I’m currently reading a book on English grammar and it has 2 examples of what seem alike sentences to me, but the logic applied to treating each of them seems inconsistent to me. Could anybody help me understand why these 2 sentences are treated differently?
“French wines taste better than Australian wines DO”
“I grow tomatoes that are bigger than a baby’s head”
Gramatically these 2 sentences are following the same pattern:
A noun + a verb + ‘than’ + comparative word + [whatever the correct name of the second part of the sentence].

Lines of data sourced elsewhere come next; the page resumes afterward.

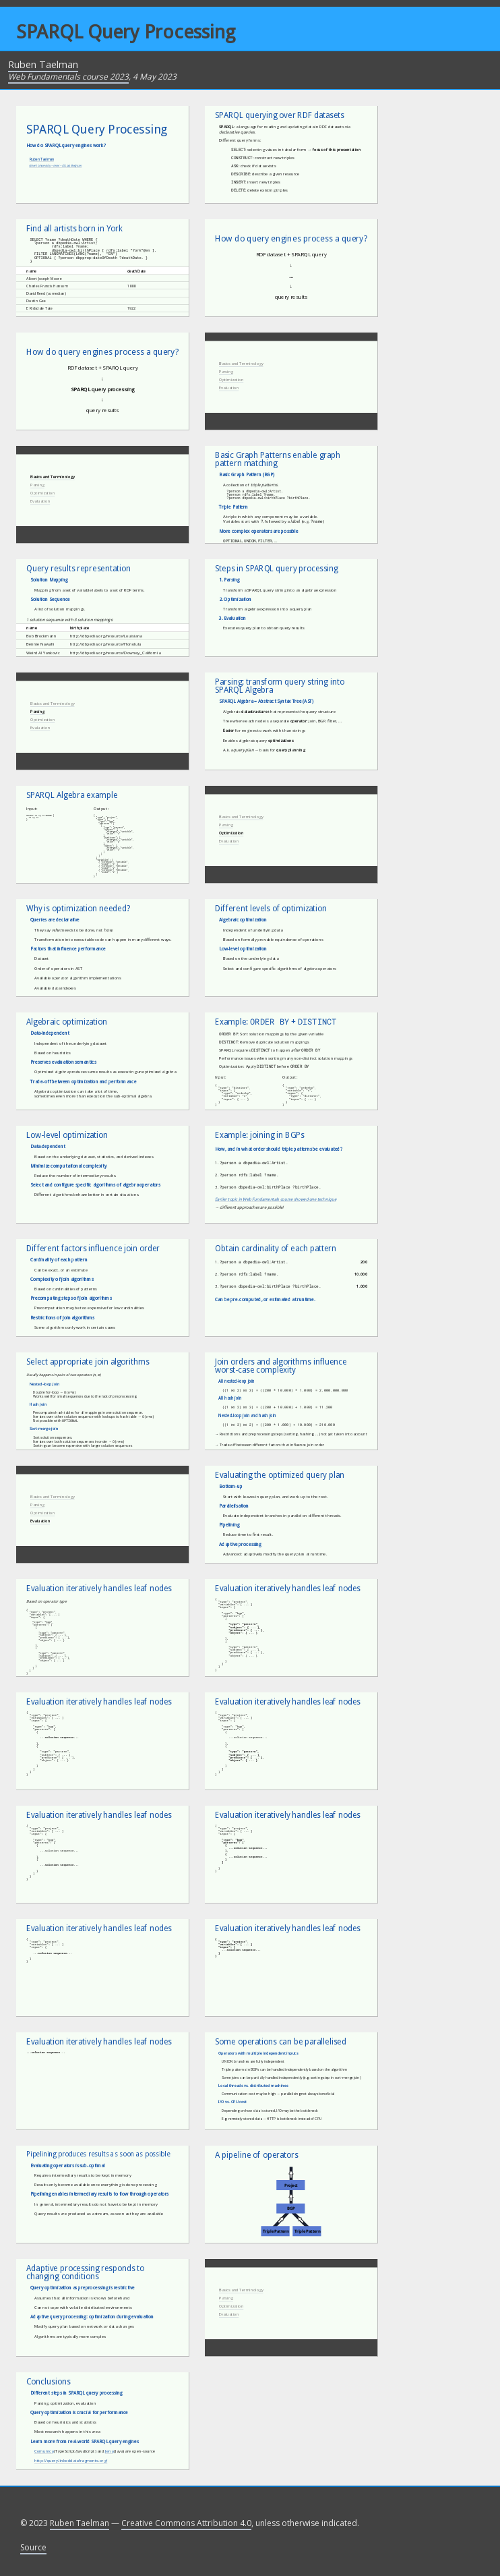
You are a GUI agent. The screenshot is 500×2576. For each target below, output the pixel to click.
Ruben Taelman (43, 64)
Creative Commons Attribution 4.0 (186, 2523)
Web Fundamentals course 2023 (68, 76)
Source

However, in the first example we need to use a verb replacement (DO), but in the second example we don’t. Explanation I found in this grammar books is a bit confusing - it says that in the first sentence “better” refers to “taste”, but in the second sentence “bigger” refers to “tomatoes”, not “are”. Logically I can understand this explanation, but I cannot figure out a straight-forward rule how to unambiguously identify what part of the sentence comparison relates to.
I would really appreciate if anybody can help me with this. Many thanks in advance!
This can be complicated by the fact that in the first sentence you don’t even need the word “do”. You can say:
“French wines taste better than Australian wines.”
(Not always true, by the way. I’ve had some nasty French wines and some exquisite Australian wines.)
Furthermore, you could insert “is” at the end of the second sentence:
“I grow tomatoes that are bigger than a baby’s head is.”
Basically, the primary difference between the sentences boils down to the fact that we don’t replace the verb ‘be’ with the verb ‘do’. I agree with Jamie that the word ‘is’ could be added to your second sentence.
In your first sentence, the word ‘do’ replaces the verb ‘taste’ instead of repeating it. Whether or not you replace or repeat the verb is optional here:
“French wines taste better than Australian wines (taste).”
Breaking this sentence into two sentences works easily:
Australian wines taste good. French wines taste better. How Australian wine tastes is compared to how French wine tastes.
In your second sentence, the verb ‘be’ is not repeated. However, as in the first sentence, whether or not you repeat the verb is optional:
“I grow tomatoes that are bigger than a baby’s head (is).”
This sentence can also be broken into two sentences, but not quite as neatly:
A baby’s head is big (i.e. a certain “bigness” or size). The tomatoes that I grow are bigger. How big a baby’s head is is compared to how big the tomatoes are.
In other words, head is compared to tomato in terms of size/“bigness”.